**WHAT YOU NEED TO DO:** Here is a set of records. Copy them all exactly.
Start of INFORMATION SHOWN
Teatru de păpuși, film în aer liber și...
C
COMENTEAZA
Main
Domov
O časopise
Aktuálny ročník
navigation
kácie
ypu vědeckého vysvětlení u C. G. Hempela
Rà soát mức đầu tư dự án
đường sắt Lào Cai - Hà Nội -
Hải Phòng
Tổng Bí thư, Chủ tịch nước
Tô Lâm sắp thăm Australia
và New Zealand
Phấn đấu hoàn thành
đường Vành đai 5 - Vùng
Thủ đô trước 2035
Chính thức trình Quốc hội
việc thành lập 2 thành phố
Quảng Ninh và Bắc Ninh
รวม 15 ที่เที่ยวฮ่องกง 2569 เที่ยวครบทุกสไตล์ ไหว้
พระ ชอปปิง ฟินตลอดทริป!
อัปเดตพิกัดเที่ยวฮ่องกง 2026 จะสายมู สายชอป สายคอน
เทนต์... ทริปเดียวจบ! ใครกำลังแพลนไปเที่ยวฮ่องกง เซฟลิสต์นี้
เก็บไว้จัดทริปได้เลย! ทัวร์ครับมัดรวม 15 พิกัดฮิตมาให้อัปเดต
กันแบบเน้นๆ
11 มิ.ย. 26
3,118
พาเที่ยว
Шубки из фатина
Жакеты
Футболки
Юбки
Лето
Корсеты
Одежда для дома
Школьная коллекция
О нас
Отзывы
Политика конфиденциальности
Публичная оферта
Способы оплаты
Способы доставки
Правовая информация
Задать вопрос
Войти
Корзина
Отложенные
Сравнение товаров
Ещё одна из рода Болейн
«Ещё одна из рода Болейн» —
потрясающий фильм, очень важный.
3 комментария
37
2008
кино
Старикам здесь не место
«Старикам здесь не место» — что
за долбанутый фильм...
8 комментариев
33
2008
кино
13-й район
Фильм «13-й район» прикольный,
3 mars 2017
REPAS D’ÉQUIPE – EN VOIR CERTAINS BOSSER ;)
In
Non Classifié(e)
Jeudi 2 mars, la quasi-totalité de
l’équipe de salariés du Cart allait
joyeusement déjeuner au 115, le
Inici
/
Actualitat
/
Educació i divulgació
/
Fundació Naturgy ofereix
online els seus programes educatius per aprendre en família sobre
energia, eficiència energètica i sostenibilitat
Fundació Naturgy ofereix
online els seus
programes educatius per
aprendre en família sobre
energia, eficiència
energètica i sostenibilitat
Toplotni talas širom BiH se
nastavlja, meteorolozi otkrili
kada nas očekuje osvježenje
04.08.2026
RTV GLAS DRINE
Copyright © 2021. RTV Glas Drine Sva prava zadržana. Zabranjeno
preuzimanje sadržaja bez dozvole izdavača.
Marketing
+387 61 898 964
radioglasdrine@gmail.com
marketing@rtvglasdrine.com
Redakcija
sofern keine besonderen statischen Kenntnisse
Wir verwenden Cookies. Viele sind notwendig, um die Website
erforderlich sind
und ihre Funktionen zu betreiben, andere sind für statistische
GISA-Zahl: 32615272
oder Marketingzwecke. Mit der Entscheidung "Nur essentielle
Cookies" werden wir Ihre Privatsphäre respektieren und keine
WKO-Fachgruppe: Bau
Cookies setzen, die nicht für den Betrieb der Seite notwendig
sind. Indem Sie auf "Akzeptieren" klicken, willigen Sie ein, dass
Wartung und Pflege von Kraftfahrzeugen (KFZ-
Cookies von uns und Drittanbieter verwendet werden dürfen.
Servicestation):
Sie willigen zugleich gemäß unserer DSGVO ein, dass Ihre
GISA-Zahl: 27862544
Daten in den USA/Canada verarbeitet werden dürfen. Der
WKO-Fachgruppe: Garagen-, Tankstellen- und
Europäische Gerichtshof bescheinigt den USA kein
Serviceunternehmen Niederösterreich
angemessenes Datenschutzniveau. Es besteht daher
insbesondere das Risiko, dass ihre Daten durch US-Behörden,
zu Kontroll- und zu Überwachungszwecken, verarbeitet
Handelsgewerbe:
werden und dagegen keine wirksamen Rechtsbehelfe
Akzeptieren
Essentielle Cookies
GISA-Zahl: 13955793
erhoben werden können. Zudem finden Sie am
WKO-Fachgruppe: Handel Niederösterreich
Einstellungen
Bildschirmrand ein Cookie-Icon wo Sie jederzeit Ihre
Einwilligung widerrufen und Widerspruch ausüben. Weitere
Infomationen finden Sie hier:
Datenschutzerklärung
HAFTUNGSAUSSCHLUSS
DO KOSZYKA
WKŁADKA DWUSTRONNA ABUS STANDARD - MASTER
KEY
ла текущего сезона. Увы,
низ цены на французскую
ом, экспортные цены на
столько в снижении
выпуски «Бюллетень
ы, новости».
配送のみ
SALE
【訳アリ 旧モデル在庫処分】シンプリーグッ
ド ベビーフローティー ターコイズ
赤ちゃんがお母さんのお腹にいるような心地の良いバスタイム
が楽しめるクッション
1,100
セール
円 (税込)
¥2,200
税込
End of INFORMATION SHOWN
**WRITTEN RESPONSE:**
Teatru de păpuși, film în aer liber și...
C
COMENTEAZA
Main
Domov
O časopise
Aktuálny ročník
navigation
kácie
ypu vědeckého vysvětlení u C. G. Hempela
Rà soát mức đầu tư dự án
đường sắt Lào Cai - Hà Nội -
Hải Phòng
Tổng Bí thư, Chủ tịch nước
Tô Lâm sắp thăm Australia
và New Zealand
Phấn đấu hoàn thành
đường Vành đai 5 - Vùng
Thủ đô trước 2035
Chính thức trình Quốc hội
việc thành lập 2 thành phố
Quảng Ninh và Bắc Ninh
รวม 15 ที่เที่ยวฮ่องกง 2569 เที่ยวครบทุกสไตล์ ไหว้
พระ ชอปปิง ฟินตลอดทริป!
อัปเดตพิกัดเที่ยวฮ่องกง 2026 จะสายมู สายชอป สายคอน
เทนต์... ทริปเดียวจบ! ใครกำลังแพลนไปเที่ยวฮ่องกง เซฟลิสต์นี้
เก็บไว้จัดทริปได้เลย! ทัวร์ครับมัดรวม 15 พิกัดฮิตมาให้อัปเดต
กันแบบเน้นๆ
11 มิ.ย. 26
3,118
พาเที่ยว
Шубки из фатина
Жакеты
Футболки
Юбки
Лето
Корсеты
Одежда для дома
Школьная коллекция
О нас
Отзывы
Политика конфиденциальности
Публичная оферта
Способы оплаты
Способы доставки
Правовая информация
Задать вопрос
Войти
Корзина
Отложенные
Сравнение товаров
Ещё одна из рода Болейн
«Ещё одна из рода Болейн» —
потрясающий фильм, очень важный.
3 комментария
37
2008
кино
Старикам здесь не место
«Старикам здесь не место» — что
за долбанутый фильм...
8 комментариев
33
2008
кино
13-й район
Фильм «13-й район» прикольный,
3 mars 2017
REPAS D’ÉQUIPE – EN VOIR CERTAINS BOSSER ;)
In
Non Classifié(e)
Jeudi 2 mars, la quasi-totalité de
l’équipe de salariés du Cart allait
joyeusement déjeuner au 115, le
Inici
/
Actualitat
/
Educació i divulgació
/
Fundació Naturgy ofereix
online els seus programes educatius per aprendre en família sobre
energia, eficiència energètica i sostenibilitat
Fundació Naturgy ofereix
online els seus
programes educatius per
aprendre en família sobre
energia, eficiència
energètica i sostenibilitat
Toplotni talas širom BiH se
nastavlja, meteorolozi otkrili
kada nas očekuje osvježenje
04.08.2026
RTV GLAS DRINE
Copyright © 2021. RTV Glas Drine Sva prava zadržana. Zabranjeno
preuzimanje sadržaja bez dozvole izdavača.
Marketing
+387 61 898 964
radioglasdrine@gmail.com
marketing@rtvglasdrine.com
Redakcija
sofern keine besonderen statischen Kenntnisse
Wir verwenden Cookies. Viele sind notwendig, um die Website
erforderlich sind
und ihre Funktionen zu betreiben, andere sind für statistische
GISA-Zahl: 32615272
oder Marketingzwecke. Mit der Entscheidung "Nur essentielle
Cookies" werden wir Ihre Privatsphäre respektieren und keine
WKO-Fachgruppe: Bau
Cookies setzen, die nicht für den Betrieb der Seite notwendig
sind. Indem Sie auf "Akzeptieren" klicken, willigen Sie ein, dass
Wartung und Pflege von Kraftfahrzeugen (KFZ-
Cookies von uns und Drittanbieter verwendet werden dürfen.
Servicestation):
Sie willigen zugleich gemäß unserer DSGVO ein, dass Ihre
GISA-Zahl: 27862544
Daten in den USA/Canada verarbeitet werden dürfen. Der
WKO-Fachgruppe: Garagen-, Tankstellen- und
Europäische Gerichtshof bescheinigt den USA kein
Serviceunternehmen Niederösterreich
angemessenes Datenschutzniveau. Es besteht daher
insbesondere das Risiko, dass ihre Daten durch US-Behörden,
zu Kontroll- und zu Überwachungszwecken, verarbeitet
Handelsgewerbe:
werden und dagegen keine wirksamen Rechtsbehelfe
Akzeptieren
Essentielle Cookies
GISA-Zahl: 13955793
erhoben werden können. Zudem finden Sie am
WKO-Fachgruppe: Handel Niederösterreich
Einstellungen
Bildschirmrand ein Cookie-Icon wo Sie jederzeit Ihre
Einwilligung widerrufen und Widerspruch ausüben. Weitere
Infomationen finden Sie hier:
Datenschutzerklärung
HAFTUNGSAUSSCHLUSS
DO KOSZYKA
WKŁADKA DWUSTRONNA ABUS STANDARD - MASTER
KEY
ла текущего сезона. Увы,
низ цены на французскую
ом, экспортные цены на
столько в снижении
выпуски «Бюллетень
ы, новости».
配送のみ
SALE
【訳アリ 旧モデル在庫処分】シンプリーグッ
ド ベビーフローティー ターコイズ
赤ちゃんがお母さんのお腹にいるような心地の良いバスタイム
が楽しめるクッション
1,100
セール
円 (税込)
¥2,200
税込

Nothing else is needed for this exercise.